"Most bathrooms have lower quality lighting than a janitor's closet," says Andrew Lippman, president of Robern, an industry leader in bath storage and grooming solutions. "And most of those bathrooms have a single recessed light over the vanity. That's just not enough. Even the most luxurious bathroom is not functioning to its potential if it has poorly planned illumination."
When it comes to the art of lighting, it's about function as much as it is style. In addition to selecting a design and finish, keep in mind the role each light will play in the bathroom.
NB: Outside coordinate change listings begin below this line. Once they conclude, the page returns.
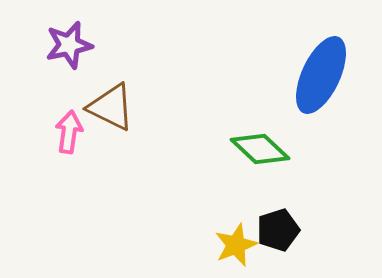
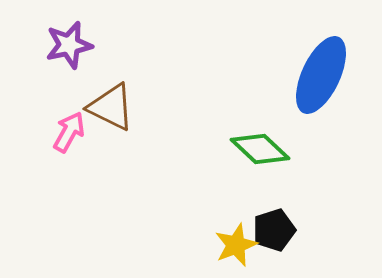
pink arrow: rotated 21 degrees clockwise
black pentagon: moved 4 px left
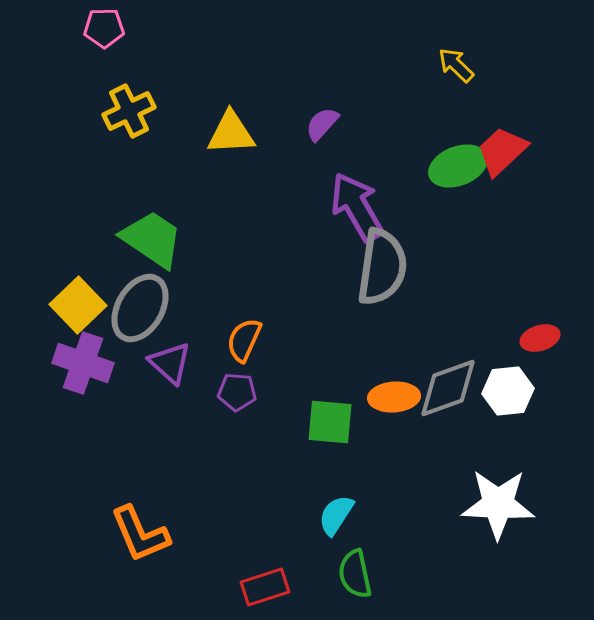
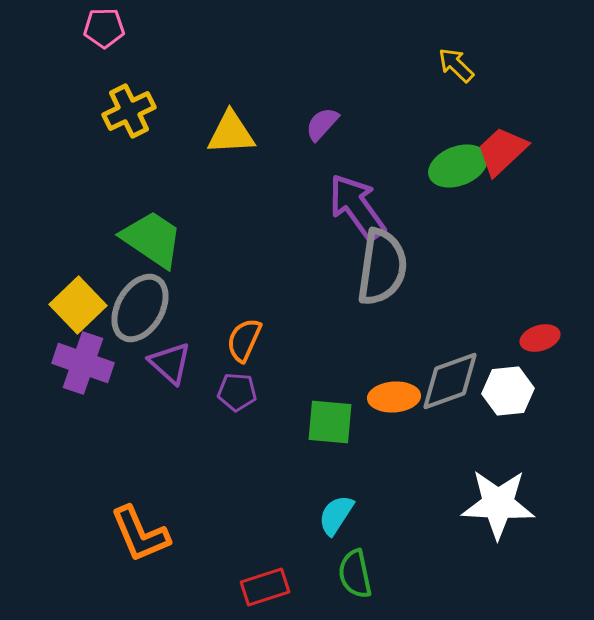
purple arrow: rotated 6 degrees counterclockwise
gray diamond: moved 2 px right, 7 px up
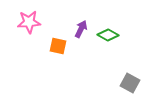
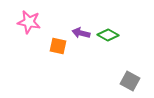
pink star: rotated 15 degrees clockwise
purple arrow: moved 4 px down; rotated 102 degrees counterclockwise
gray square: moved 2 px up
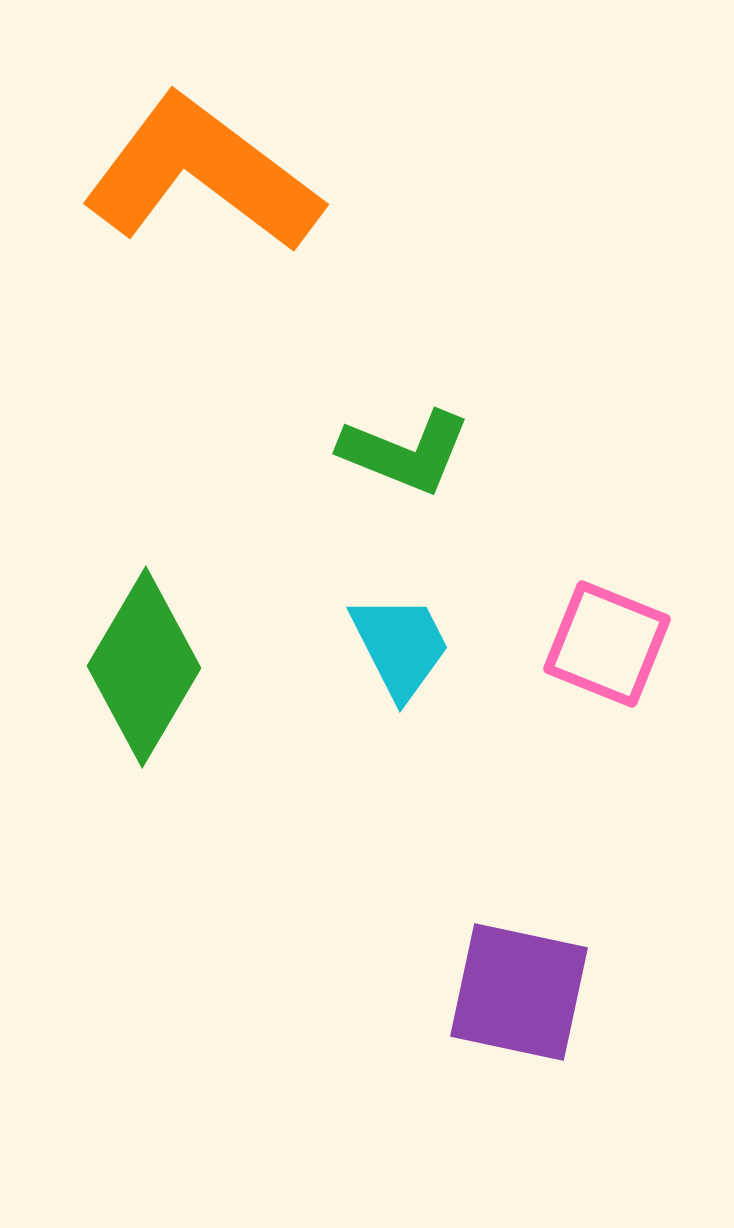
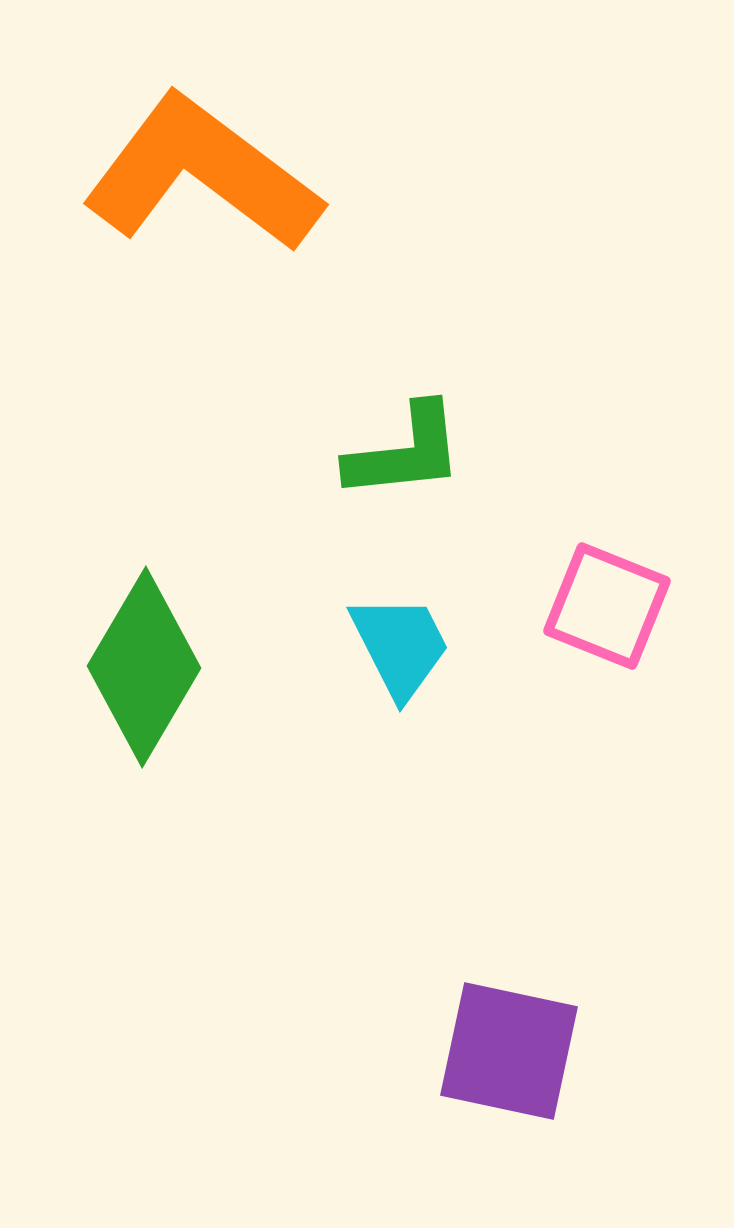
green L-shape: rotated 28 degrees counterclockwise
pink square: moved 38 px up
purple square: moved 10 px left, 59 px down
By choosing the best lighting and placement, you can transform both the ambiance and utility of the space.
When evaluating bathroom lighting options, ask yourself these questions:
1. How large is the room?
2. What activities occur in this room?
3. How much natural light is in the space?
4. How many lights are in the area?
5. What type of style/design suits the room best?
The bathroom is where most people shower, shave or apply makeup, so consider the importance of task lighting in addition to ambient lighting. According to the National Kitchen and Bath Association, task lighting should be allocated to each functional area of the bath -- particularly the grooming area. Task lighting takes into consideration not only the type of light, but also the placement.
Location, location, location
The placement of a light can dramatically affect the aesthetics of the room as well as the functionality. Top-down lights provide basic general lighting and can add dramatic accents for areas you wish to illuminate, such as architectural details. But a single overhead light directly over the mirror can cause lots of shadows on the face. The same is true for vertical mirror lights too far from one another, which makes it difficult to do common tasks such as shaving or applying makeup. Instead, couple overhead lighting with a vertical light source on either side of the mirror for even lighting across the face.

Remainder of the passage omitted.